EXERCISE REQUIREMENTS: Starting at the line that contains "Still, she entered" and stopping at the line that contains "If your phone", restate each line of the records below exactly. Omit the pictures.

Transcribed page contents
================

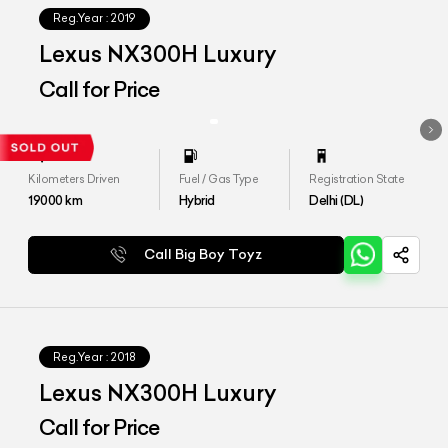
Reg.Year :
2019
Lexus NX300H Luxury
Call for Price
Kilometers Driven
Fuel / Gas Type
Registration State
19000
km
Hybrid
Delhi (DL)
Call Big Boy Toyz
Reg.Year :
2018
Lexus NX300H Luxury
Call for Price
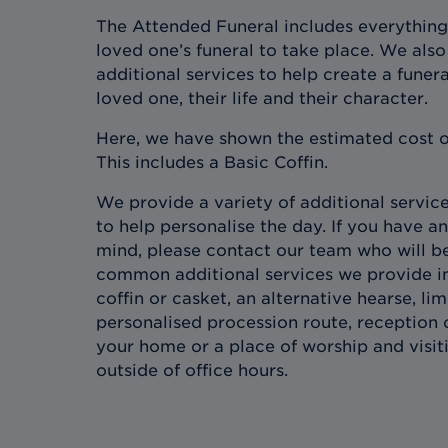
The Attended Funeral includes everything
loved one’s funeral to take place. We also 
additional services to help create a funera
loved one, their life and their character.
Here, we have shown the estimated cost o
This includes a Basic Coffin.
We provide a variety of additional services
to help personalise the day. If you have an
mind, please contact our team who will b
common additional services we provide in
coffin or casket, an alternative hearse, l
personalised procession route, reception 
your home or a place of worship and visit
outside of office hours.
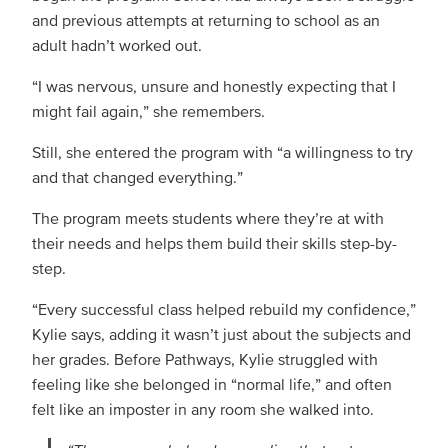
and previous attempts at returning to school as an
adult hadn’t worked out.
“I was nervous, unsure and honestly expecting that I
might fail again,” she remembers.
Still, she entered the program with “a willingness to try
and that changed everything.”
The program meets students where they’re at with
their needs and helps them build their skills step-by-
step.
“Every successful class helped rebuild my confidence,”
Kylie says, adding it wasn’t just about the subjects and
her grades. Before Pathways, Kylie struggled with
feeling like she belonged in “normal life,” and often
felt like an imposter in any room she walked into.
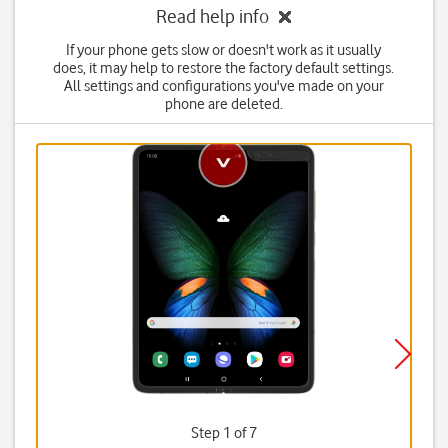
Read help info
If your phone gets slow or doesn't work as it usually
does, it may help to restore the factory default settings.
All settings and configurations you've made on your
phone are deleted.
Step 1 of 7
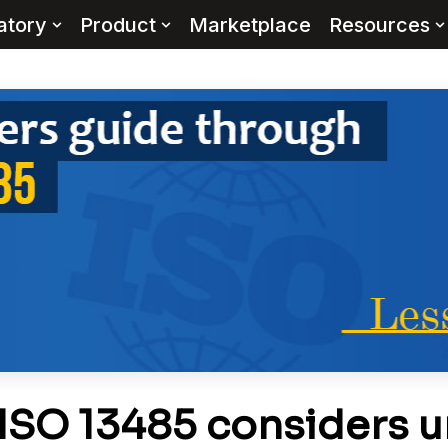
atory
Product
Marketplace
Resources
ISO 13485 considers u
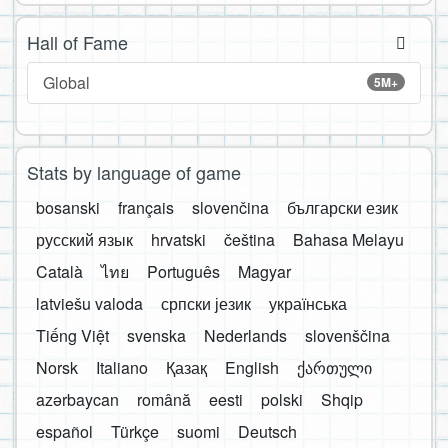
Hall of Fame
Global
5M+
Stats by language of game
bosanski
français
slovenčina
български език
русский язык
hrvatski
čeština
Bahasa Melayu
Català
ไทย
Português
Magyar
latviešu valoda
српски језик
українська
Tiếng Việt
svenska
Nederlands
slovenščina
Norsk
Italiano
Қазақ
English
ქართული
azərbaycan
română
eesti
polski
Shqip
español
Türkçe
suomi
Deutsch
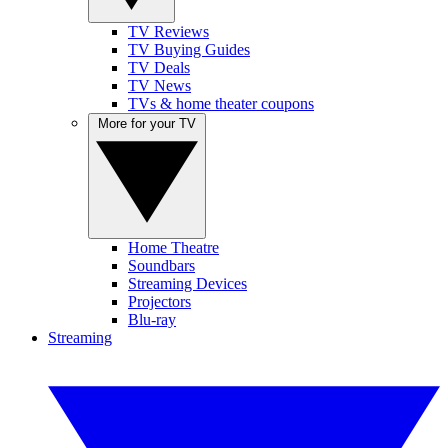
TV Reviews
TV Buying Guides
TV Deals
TV News
TVs & home theater coupons
More for your TV
Home Theatre
Soundbars
Streaming Devices
Projectors
Blu-ray
Streaming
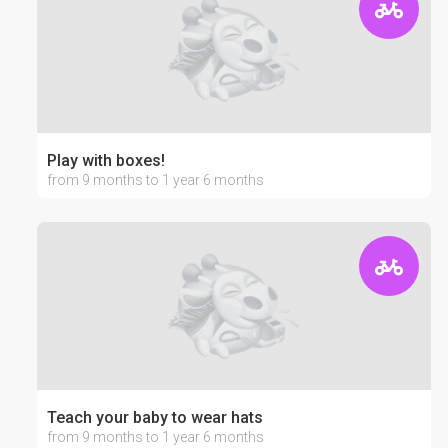
Play with boxes!
from 9 months to 1 year 6 months
Teach your baby to wear hats
from 9 months to 1 year 6 months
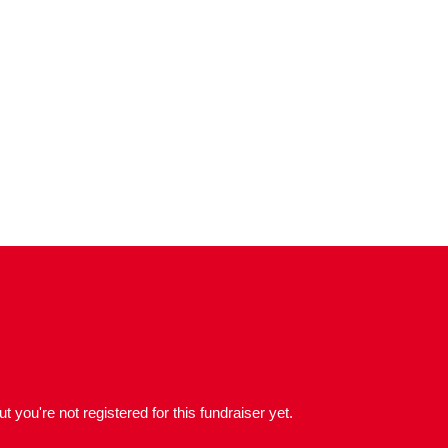
but you're not registered for this fundraiser yet.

================

TASK ANSWER:
Still, she entered the program with “a willingness to try
and that changed everything.”
The program meets students where they’re at with
their needs and helps them build their skills step-by-
step.
“Every successful class helped rebuild my confidence,”
Kylie says, adding it wasn’t just about the subjects and
her grades. Before Pathways, Kylie struggled with
feeling like she belonged in “normal life,” and often
felt like an imposter in any room she walked into.
Read help info
If your phone gets slow or doesn't work as it usually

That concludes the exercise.